São achados com potencial de revolução e polêmica, pois sugerem que esses animais conviveram com os povos originários do Brasil e só desapareceram milhares de anos depois do que se imaginava. O frio se foi, dizem paleontólogos, mas os mastodontes e outros gigantes continuaram a reinar no Brasil.

Era um tempo de mais biodiversidade em que todo o elenco da Era do Gelo — retratado no filme homônimo da Disney — convivia com a fauna que ainda hoje resiste, como a onça-pintada, a anta e o lobo-guará.

A ciência considera que a extinção da megafauna marca o fim da Era do Gelo. Um período datado em 11,7 mil anos e que a geologia define como o limite entre os períodos Pleistoceno e o Holoceno, no qual vivemos.

Há milhares de anos, o poço das paleolamas atraía toda a bicharada, num lugar seco onde o Cerrado se mistura à Caatinga. E muitos ficaram por lá mesmo ao morrer. Foi o caso de um Xenorhinotherium bahiense, espécie extinta exclusiva da América do Sul, cujo nome significa literalmente besta de nariz estranho. Um experimento da natureza semelhante à mistura de camelo com anta, que deu seu último suspiro há 3.587 anos.

— A surpreendente idade de cerca de 3.500 anos para os fósseis de Xenorhinotherium e de palaeolama revoluciona o que conhecemos sobre as extinções do fim da Era do Gelo. Vai causar polêmica, subverte um dogma da geologia. Mas o passado do Brasil segue, em sua maior parte, desconhecido. Abrimos uma janela no tempo. Estou orgulhoso pelo pioneirismo do trabalho — afirma Ismar de Souza Carvalho, um dos autores do estudo e professor titular de paleontologia da Universidade Federal do Rio de Janeiro (UFRJ).

Fósseis do mesmo sítio, chamado Jirau, em Itapipoca, no Ceará, e de outro no Rio Miranda, em Mato Grosso do Sul, foram datados pelos cientistas com idades entre 3.500 e 7.900 anos.
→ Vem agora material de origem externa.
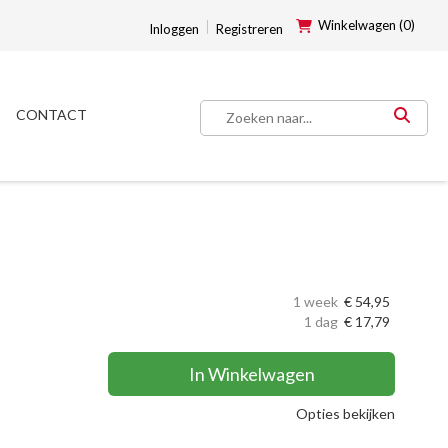
Winkelwagen (0)
Inloggen
Registreren
CONTACT
1 week
€
54,95
1 dag
€
17,79
In Winkelwagen
Opties bekijken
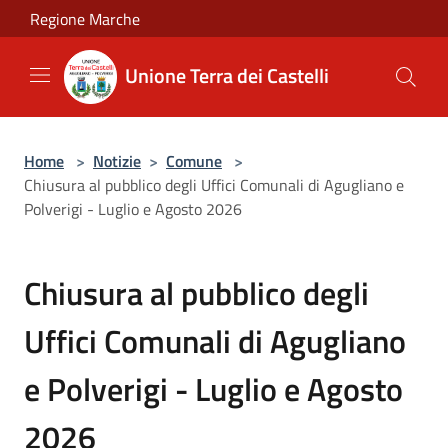
Salta al contenuto principale
Regione Marche
Unione Terra dei Castelli
Home
>
Notizie
>
Comune
>
Chiusura al pubblico degli Uffici Comunali di Agugliano e
Polverigi - Luglio e Agosto 2026
Chiusura al pubblico degli
Uffici Comunali di Agugliano
e Polverigi - Luglio e Agosto
2026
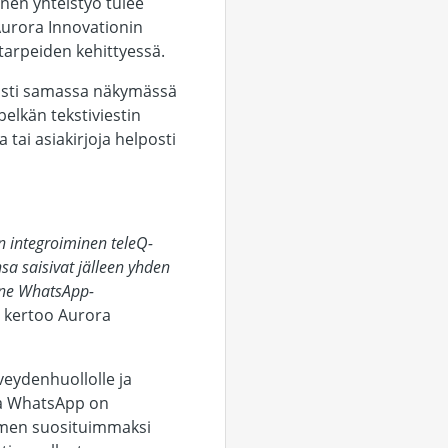
nen yhteistyö tulee
Aurora Innovationin
tarpeiden kehittyessä.
otusti samassa näkymässä
elkän tekstiviestin
tai asiakirjoja helposti
n integroiminen teleQ-
sa saisivat jälleen yhden
 ne WhatsApp-
kertoo Aurora
veydenhuollolle ja
lla WhatsApp on
omen suosituimmaksi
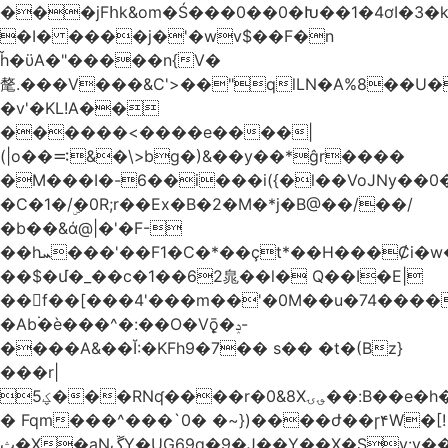
���jFհk&om�Ś���0��0�Խ��1�4ơI�3�
�I� ����j�'�wv$��F�n
ȟ�ϋA�"�����n{V�
氂.���V���&C'>��"qlLN�A%8��U
�v'�KL!A��
������<����e����|
(|o��࠺&�\>bg�)&��y��*ĝr����
�M���I�-6��i���i({�l��VoJNy��0
�C�1�/ۣ�0R;r��Ex�B�2�M�*j�B@��/��/
�b��&ά@|�'�F-
��hܚ���'��F1�C�*��ҫt*��H���Ȼi�w�_Z���aB����H
��$�մ�_��c�1��62㿡��l� Q��I�E|
��f��[���4'���m��'�0M��u�74����
�Ab۬�è���^�:��O�V݈ǭ�ݚ-
����A&��Ĭ:�KFh9�7�� s�� �t�(Bz}
���r|
ؼ5���RNʠ����r�0&8X؈ۍ��:B��e�h�h��1�F��FtÓc�LLW��5p�ZyyC�QX���v�@��0j�3��x���2���
� Fqm���^���`0� �~})����ժ��ɼ۴W�[!
ث�X�aNڱY�UG69q�9�J��Y��X�Sy:y��8�H~2,w�J4��z�T7F���߲"�&�-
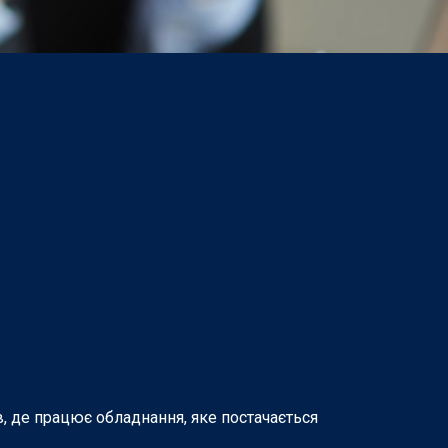
в, де працює обладнання, яке постачається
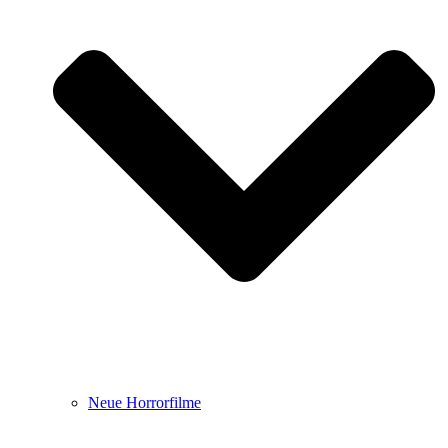
Neue Horrorfilme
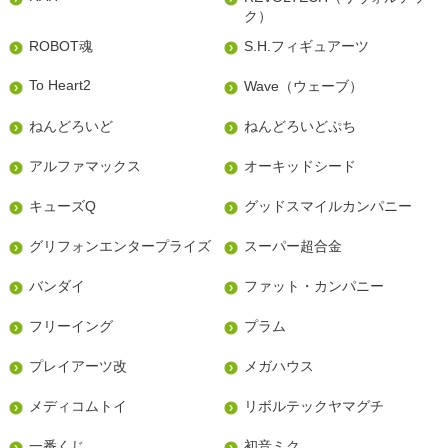
ク）
ROBOT魂
S.H.フィギュアーツ
To Heart2
Wave（ウェーブ）
ねんどろいど
ねんどろいどぷち
アルファマックス
オーキッドシード
キューズQ
グッドスマイルカンパニー
グリフォンエンタープライズ
スーパー超合金
バンダイ
ファット・カンパニー
フリーイング
プラム
プレイアーツ改
メガハウス
メディコムトイ
リボルテックヤマグチ
一番くじ
初音ミク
Foram datados também mastodontes, preguiças-gigantes e tigres-de-dentes-de-sabre, entre outros.

A ser publicado no periódico Journal of South American Earth Sciences, o estudo se chama “3,500 years BP: The last survival of the mammal megafauna in the Americas” (3.500 anos antes do presente: Os últimos sobreviventes da megafauna nas Américas, em tradução livre).

Além de Carvalho, o estudo foi realizado por Fábio Cortes, também da UFRJ; Hermínio de Araújo Júnior, da Universidade do Estado do Rio de Janeiro; Celso Ximenes, do Museu de Pré-História de Itapipoca; e Edna Facincani, da Universidade Federal do Mato Grosso do Sul.
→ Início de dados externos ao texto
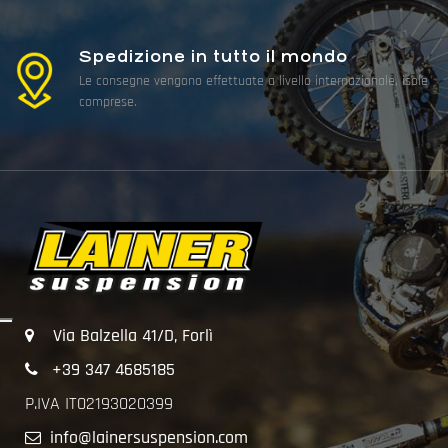
Spedizione in tutto il mondo
Le consegne vengono effettuate a livello internazionale, isole
comprese.
Via Balzella 41/D, Forlì
+39 347 4685185
P.IVA IT02193020399
info@lainersuspension.com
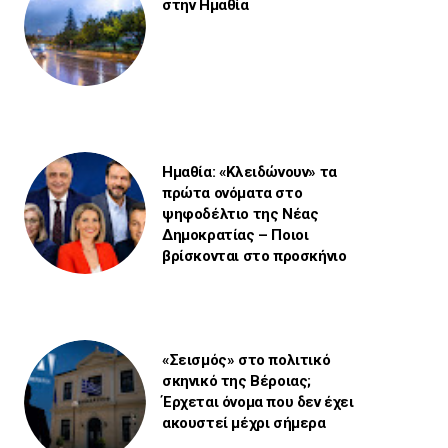
στην Ημαθία
Ημαθία: «Κλειδώνουν» τα
πρώτα ονόματα στο
ψηφοδέλτιο της Νέας
Δημοκρατίας – Ποιοι
βρίσκονται στο προσκήνιο
«Σεισμός» στο πολιτικό
σκηνικό της Βέροιας;
Έρχεται όνομα που δεν έχει
ακουστεί μέχρι σήμερα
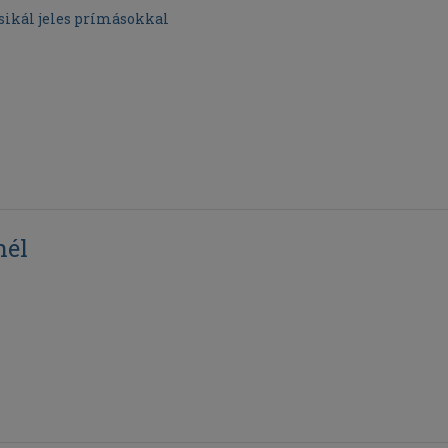
sikál jeles prímásokkal
nél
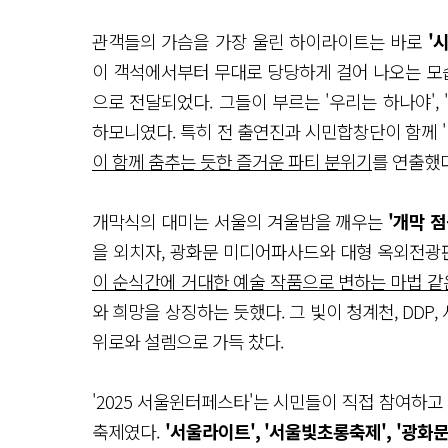
관객들의 가슴을 가장 울린 하이라이트는 바로
'
이 객석에서부터 무대로 당당하게 걸어 나오는 모습
으로 전달되었다. 그들이 부르는 '우리는 하나야',
하모니였다. 특히 전 출연진과 시민합창단이 함께 
이 함께 춤추는 듯한 즐거운 파티 분위기
를 연출했다
개막식의 대미는 서울의 겨울밤을 깨우는
'개막 점
을 외치자, 광화문 미디어파사드와 대형 옥외전광
이 순식간에 거대한 예술 작품으로 변하는 마법 같
와 희망을 상징하는 듯했다. 그 빛이 청계천, DD
위로와 설렘으로 가득 찼다.
'2025 서울윈터페스타'는 시민들이 직접 참여하고
축제였다.
'서울라이트', '서울빛초롱축제', '광화문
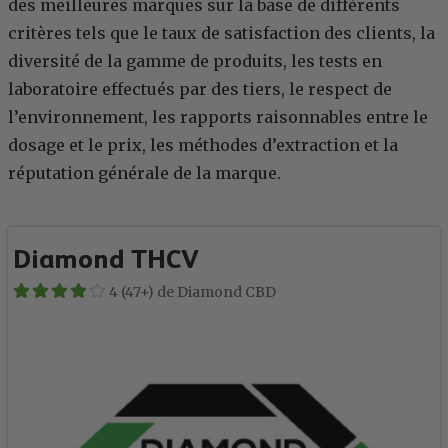
des meilleures marques sur la base de différents
critères tels que le taux de satisfaction des clients, la
diversité de la gamme de produits, les tests en
laboratoire effectués par des tiers, le respect de
l’environnement, les rapports raisonnables entre le
dosage et le prix, les méthodes d’extraction et la
réputation générale de la marque.
Diamond THCV
4 (47+) de Diamond CBD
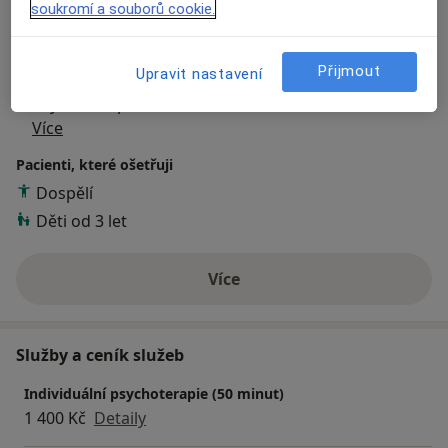
Odborník na:
soukromí a souborů cookie.
Dětská psychologie
Dětská psychologie
Přijmout
Upravit nastavení
Kariérní poradenství
Psychoterapie
Více
Pacienti, které ošetřuji
Dospělí
Děti od 3 let
Více
o zkušenostech
Služby a ceník služeb
Individuální psychoterapie (50 minut)
1 400 Kč
Detaily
As datações por carbono 14 foram realizadas no Laboratório de Radiocarbono da Universidade Federal Fluminense (UFF), o único a realizar esse tipo de análise na América do Sul.

— Temos datações de dois sítios bem distantes um do outro e descartamos fatores, como, por exemplo, contaminação. Datar fósseis, por ser caro e complexo, quase não é feito no Brasil. A maioria dos fósseis costuma ter a idade estimada por inferência de datações dos EUA. Ah, se é preguiça-gigante, mastodonte, então é do pleistoceno. Mas não é assim. É preciso dar uma identidade à geologia brasileira — salienta Carvalho.

Segundo o estudo, mastodontes, tigres-de-dentes-de-sabre e outros gigantes da Era do Gelo sobreviveram ainda por milênios no território atual Brasil, até não suportarem mais as mudanças do clima e do ambiente. O estudo propõe que o Brasil foi último refúgio dos grandes mamíferos.

Itapipoca é conhecida como a cidade dos três climas, por ter em seu território praias, serras e sertão. O estudo mostra que Itapipoca guarda também registros do clima de outros tempos. Eles estão no poço da bicharada extinta, uma formação natural, semelhante a um tanque.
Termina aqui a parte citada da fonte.